EXPLAIN ANALYZE SELECT  "users".* FROM "users" WHERE (LOWER(email) = 'smith') ORDER BY "users"."email" ASC LIMIT 20 OFFSET 10;
--------------------------------------------------------------------------------------------------------------------------------------------------
 Limit  (cost=247.16..740.63 rows=20 width=355) (actual time=1567.649..1567.649 rows=0 loops=1)
   ->  Index Scan using index_users_on_email on users  (cost=0.42..116903.19 rows=4738 width=355) (actual time=1567.645..1567.645 rows=0 loops=1)
         Filter: (lower((email)::text) = 'smith'::text)
         Rows Removed by Filter: 829683
 Planning time: 0.275 ms
 Execution time: 1567.695 ms
(6 rows)

Speed seems the same, But I've noticed in the query plan that the lower index is not being used. A different index named index_users_on_email is being used instead. This is a unique index to ensure that emails are unique in our system.

I dropped both indexes that were being used and tried again:

DROP INDEX "index_users_on_email";
DROP INDEX "index_users_on_email_lower";


EXPLAIN ANALYZE SELECT  "users".* FROM "users" WHERE (LOWER(email) = 'smith') ORDER BY "users"."email" ASC LIMIT 20 OFFSET 20;
---------------------------------------------------------------------------------------------------------------------------------------
 Limit  (cost=27348.42..27350.76 rows=20 width=355) (actual time=361.960..361.960 rows=0 loops=1)
   ->  Gather Merge  (cost=27346.09..27806.72 rows=3948 width=355) (actual time=361.957..361.957 rows=0 loops=1)
         Workers Planned: 2
         Workers Launched: 2
         ->  Sort  (cost=26346.06..26351.00 rows=1974 width=355) (actual time=339.556..339.556 rows=0 loops=3)
               Sort Key: email
               Sort Method: quicksort  Memory: 25kB
               ->  Parallel Seq Scan on users  (cost=0.00..26238.02 rows=1974 width=355) (actual time=339.378..339.378 rows=0 loops=3)
                     Filter: (lower((email)::text) = 'smith'::text)
                     Rows Removed by Filter: 315894
 Planning time: 0.624 ms
 Execution time: 369.545 ms
(12 rows)

300ms without any indexes and a sequence scan! We need that unique index though otherwise we could get duplicate emails being stored in the system.

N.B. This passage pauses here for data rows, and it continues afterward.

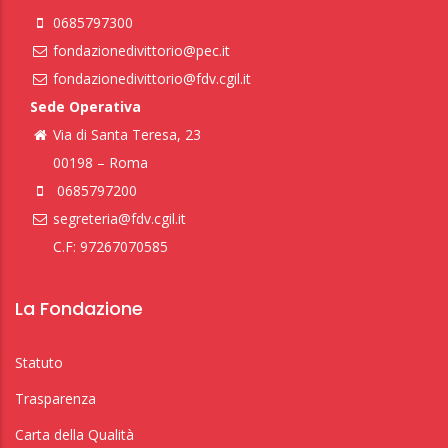
0685797300
fondazionedivittorio@pec.it
fondazionedivittorio@fdv.cgil.it
Sede Operativa
Via di Santa Teresa, 23
00198 – Roma
0685797200
segreteria@fdv.cgil.it
C.F: 97267070585
La Fondazione
Statuto
Trasparenza
Carta della Qualità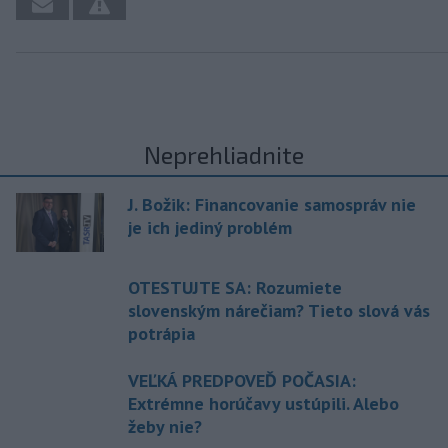
Neprehliadnite
J. Božik: Financovanie samospráv nie
je ich jediný problém
OTESTUJTE SA: Rozumiete
slovenským nárečiam? Tieto slová vás
potrápia
VEĽKÁ PREDPOVEĎ POČASIA:
Extrémne horúčavy ustúpili. Alebo
žeby nie?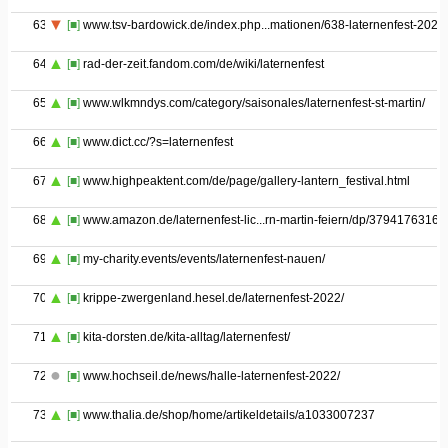
63
[■]
www.tsv-bardowick.de/index.php...mationen/638-laternenfest-2022
64
[■]
rad-der-zeit.fandom.com/de/wiki/laternenfest
65
[■]
www.wlkmndys.com/category/saisonales/laternenfest-st-martin/
66
[■]
www.dict.cc/?s=laternenfest
67
[■]
www.highpeaktent.com/de/page/gallery-lantern_festival.html
68
[■]
www.amazon.de/laternenfest-lic...rn-martin-feiern/dp/3794176316
69
[■]
my-charity.events/events/laternenfest-nauen/
70
[■]
krippe-zwergenland.hesel.de/laternenfest-2022/
71
[■]
kita-dorsten.de/kita-alltag/laternenfest/
72
[■]
www.hochseil.de/news/halle-laternenfest-2022/
73
[■]
www.thalia.de/shop/home/artikeldetails/a1033007237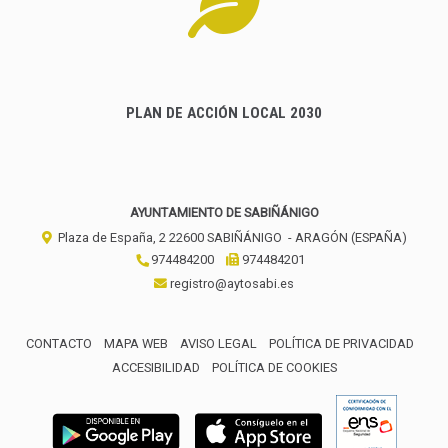
PLAN DE ACCIÓN LOCAL 2030
AYUNTAMIENTO DE SABIÑÁNIGO
Plaza de España, 2
22600
SABIÑÁNIGO
- ARAGÓN
(ESPAÑA)
974484200
974484201
registro@aytosabi.es
CONTACTO
MAPA WEB
AVISO LEGAL
POLÍTICA DE PRIVACIDAD
ACCESIBILIDAD
POLÍTICA DE COOKIES
ENLACE 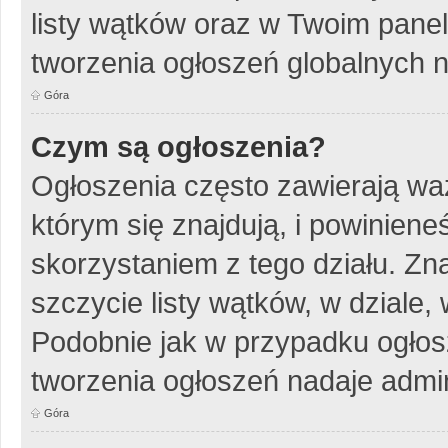
listy wątków oraz w Twoim pane
tworzenia ogłoszeń globalnych n
Góra
Czym są ogłoszenia?
Ogłoszenia często zawierają wa
którym się znajdują, i powinien
skorzystaniem z tego działu. Zna
szczycie listy wątków, w dziale
Podobnie jak w przypadku ogłos
tworzenia ogłoszeń nadaje admin
Góra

Lets add the unique index back in, but this time with a lower check

CREATE UNIQUE INDEX index_users_on_email ON users (lower(email));

EXPLAIN ANALYZE SELECT  "users".* FROM "users" WHERE (lower(email) = 'smith') ORDER BY "users"."email" ASC LIMIT 20 OFFSET 0;
------------------------------------------------------------------------------------------------------------------------------------------
 Limit  (cost=8.45..8.46 rows=1 width=355) (actual time=0.047..0.047 rows=0 loops=1)
   ->  Sort  (cost=8.45..8.46 rows=1 width=355) (actual time=0.046..0.046 rows=0 loops=1)
         Sort Key: email
         Sort Method: quicksort  Memory: 25kB
         ->  Index Scan using index_users_on_email on users  (cost=0.42..8.44 rows=1 width=355) (actual time=0.039..0.039 rows=0 loops=1)
               Index Cond: (lower((email)::text) = 'smith'::text)
 Planning time: 0.154 ms
 Execution time: 0.071 ms
(8 rows)

0.071ms from 1500ms is great speed improvement. This excercise also highlighted a huge flaw in the way the unique index was created on this table. We had a unique index on the email column but it wasn't a lower(unique) index which meant the unique check was case sensitive! For something like a unique index this is certainly not what you want.